Other: decreased libido, Peyronie’s disease, systemic lupus erythematosus.
Carefully: liver failure, advanced age, diabetes.
Research interaction Dorzopt Plus with other drugs was not conducted.
Nevertheless, there is a possibility of enhancing the hypotensive effect and / or the development of severe bradycardia with the combined use of timolol ophthalmic solution and slow calcium channel blockers, sympatholytics, beta-blockers, antiarrhythmic drugs (including amiodarone), cardiac glycosides, parasympathomimetics, opioid analgesics and MAO inhibitors .
With the combined use of timolol and CYP2D6 isoenzyme inhibitors (for example, quinidine or selective serotonin reuptake inhibitors), the potentiated effect of systemic blockade of β-adrenoreceptors (for example, decrease in heart rate, depression) has been reported.
Despite the fact that the dorzolamide carbonic anhydrase inhibitor, which is part of Dorzopt Plus, is used topically, it can penetrate the systemic circulation. In clinical studies of the use of dorzolamide ophthalmic solution, no acid-base balance disorders were detected. However, with systemic use of carbonic anhydrase inhibitors, these disorders are known, and in some cases they can affect the interaction with other drugs (for example, enhance toxic reactions when using salicylates in high doses).
There is a possibility of enhancing the known systemic effects of carbonic anhydrase inhibition with the combined use of local and systemic carbonic anhydrase inhibitors. Since data on the use of such a combination are not available, the combined use of Dorzopt Plus and systemic carbonic anhydrase inhibitors is not recommended.

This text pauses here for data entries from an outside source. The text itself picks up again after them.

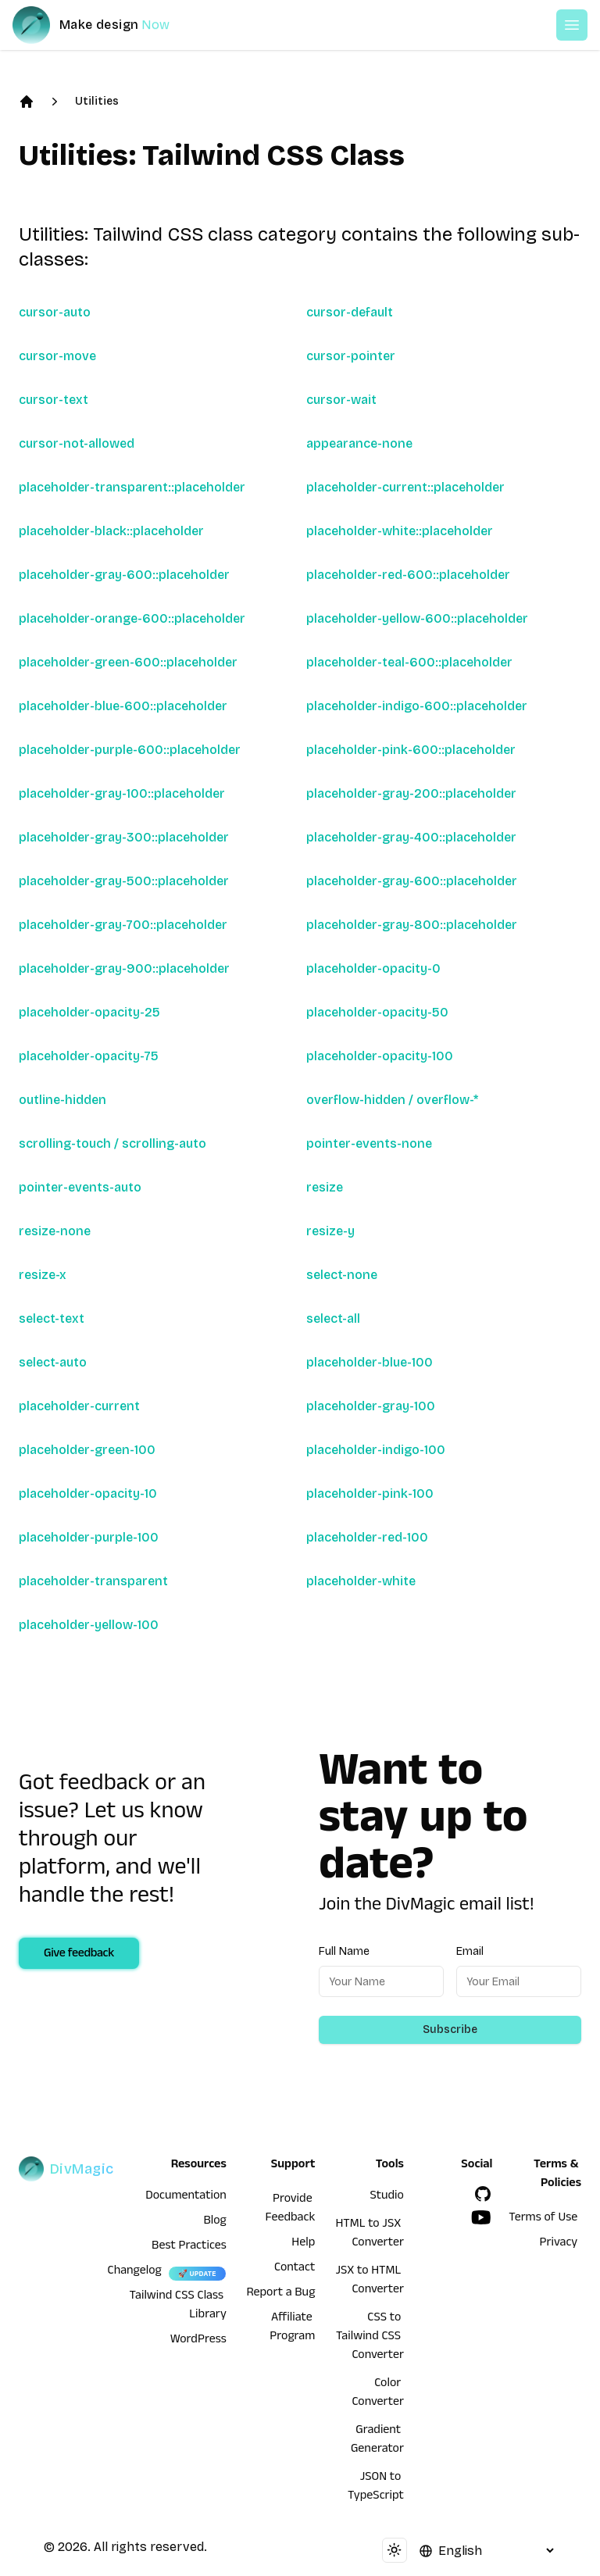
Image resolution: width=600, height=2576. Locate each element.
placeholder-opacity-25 (89, 1012)
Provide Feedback (291, 2209)
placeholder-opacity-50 (377, 1012)
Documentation (186, 2197)
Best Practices (189, 2247)
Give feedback (79, 1954)
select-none (341, 1274)
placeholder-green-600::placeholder (128, 662)
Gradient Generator (377, 2441)
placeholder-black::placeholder (111, 530)
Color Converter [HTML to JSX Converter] (378, 2394)
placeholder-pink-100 (370, 1493)
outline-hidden (62, 1099)
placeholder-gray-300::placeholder (124, 837)
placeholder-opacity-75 (89, 1056)
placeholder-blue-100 (369, 1362)
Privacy (559, 2244)
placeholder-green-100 (87, 1449)
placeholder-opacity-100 (379, 1056)
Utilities (97, 101)
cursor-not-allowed (76, 443)
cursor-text (53, 399)
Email (470, 1951)
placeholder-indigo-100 (375, 1449)
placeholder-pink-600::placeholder (411, 749)
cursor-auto (55, 312)
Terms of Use (543, 2219)
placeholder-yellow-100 (89, 1624)
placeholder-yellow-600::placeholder (417, 618)
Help (303, 2244)
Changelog (135, 2272)
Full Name (344, 1951)
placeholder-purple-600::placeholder (130, 749)
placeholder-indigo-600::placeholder (416, 705)
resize (324, 1187)
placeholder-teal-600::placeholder (409, 662)
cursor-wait (341, 399)
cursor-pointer (350, 355)
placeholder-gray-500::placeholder (124, 881)
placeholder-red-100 (367, 1537)
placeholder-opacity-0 (373, 968)
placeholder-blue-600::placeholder (123, 705)
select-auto (53, 1362)
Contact (294, 2269)
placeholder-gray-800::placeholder (411, 924)
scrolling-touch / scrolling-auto (112, 1143)
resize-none (55, 1231)
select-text (51, 1318)
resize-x (42, 1274)
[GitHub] (482, 2194)
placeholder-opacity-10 (88, 1493)
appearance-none (359, 443)
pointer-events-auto (80, 1187)
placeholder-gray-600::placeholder (124, 574)
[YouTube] (481, 2217)
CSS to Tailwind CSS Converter (370, 2338)
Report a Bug (281, 2294)
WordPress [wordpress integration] (198, 2340)
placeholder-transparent (93, 1581)
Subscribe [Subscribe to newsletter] (450, 2029)
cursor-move (57, 355)
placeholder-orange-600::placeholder (132, 618)
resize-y (330, 1231)
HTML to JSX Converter (369, 2234)
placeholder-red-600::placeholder (408, 574)
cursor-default (349, 312)
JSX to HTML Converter (369, 2281)
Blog (215, 2222)
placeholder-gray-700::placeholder (123, 924)
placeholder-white (361, 1581)
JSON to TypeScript (376, 2487)
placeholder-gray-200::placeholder (411, 793)
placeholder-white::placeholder (399, 530)
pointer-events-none (369, 1143)
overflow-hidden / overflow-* (392, 1099)
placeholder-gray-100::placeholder (122, 793)
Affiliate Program (292, 2328)
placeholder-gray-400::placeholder (411, 837)
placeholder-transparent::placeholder (132, 487)
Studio (387, 2197)
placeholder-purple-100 (89, 1537)
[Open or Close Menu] (572, 25)
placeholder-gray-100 (370, 1406)
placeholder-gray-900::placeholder (124, 968)
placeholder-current (79, 1406)
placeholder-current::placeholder (405, 487)
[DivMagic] (106, 25)
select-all (333, 1318)
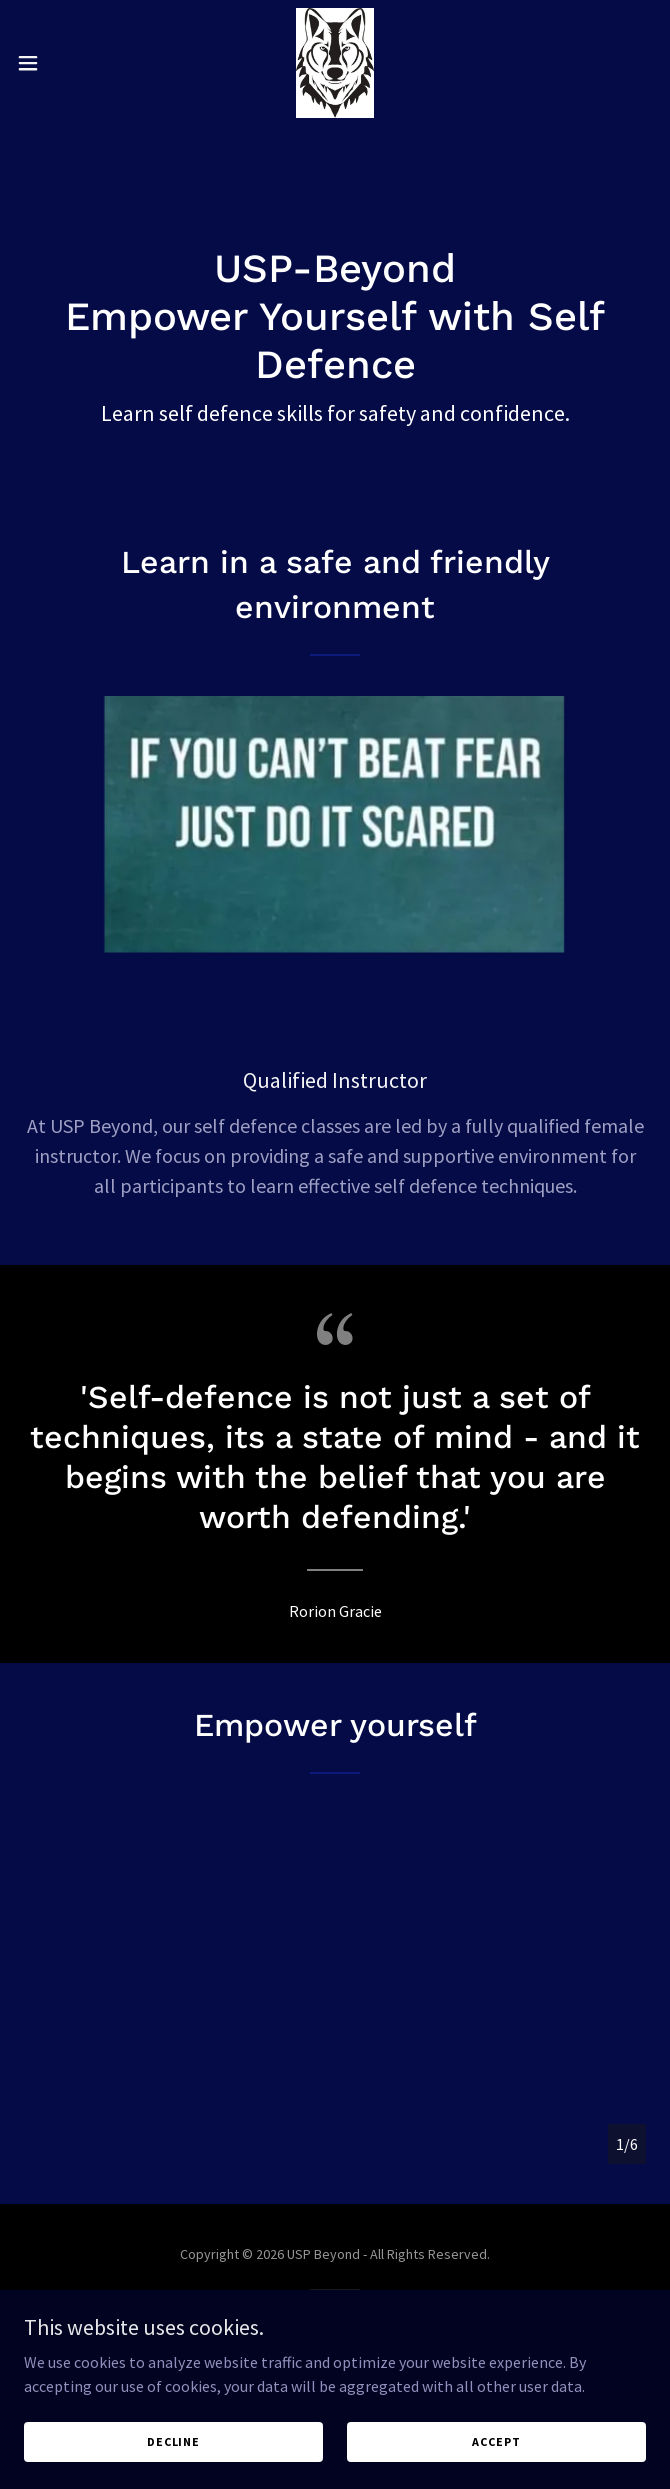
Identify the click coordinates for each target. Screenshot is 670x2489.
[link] (334, 63)
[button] (57, 63)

Dorzopt Plus drug is contraindicated for use during pregnancy and lactation (breastfeeding).
Before using Dorzopt Plus, it is necessary to ensure adequate monitoring of the cardiovascular system. Patients with a history of severe heart disease and signs of heart failure should be closely monitored.

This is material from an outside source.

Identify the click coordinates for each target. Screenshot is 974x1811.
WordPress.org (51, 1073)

Dorzopt Plus contains a preservative benzalkonium chloride, which can be deposited in soft contact lenses and have a damaging effect on the tissue of the eye. Therefore, patients wearing soft contact lenses should remove them before using the drops and install them back no more than 20 minutes after instillation.
The drug is prescribed with caution to patients with diabetes mellitus, since beta-blockers may mask the symptoms of acute hypoglycemia.
Before planned surgery, the drug should be gradually discontinued 48 hours before general anesthesia, since beta-blockers enhance the action of muscle relaxants and agents for general anesthesia.
Impact on the ability to drive vehicles and other mechanisms that require high concentration of attention
During the treatment period, it is necessary to refrain from driving vehicles and practicing potentially hazardous activities that require increased concentration and psychomotor speed.
Symptoms: non-intentional overdose of timolol in the form of eye drops with the development of systemic effects of beta-blockers for systemic use — dizziness, headache, shortness of breath, bradycardia, bronchospasm, cardiac arrest.
The most expected symptoms of dorzolamide overdose are electrolyte imbalance, acidosis, headache, asthenia / fatigue, paresthesia.
Treatment: conduct symptomatic and supportive therapy. The concentration of electrolytes (primarily sodium) and the pH of the blood plasma should be controlled. Studies have also shown that timolol is not eliminated during dialysis.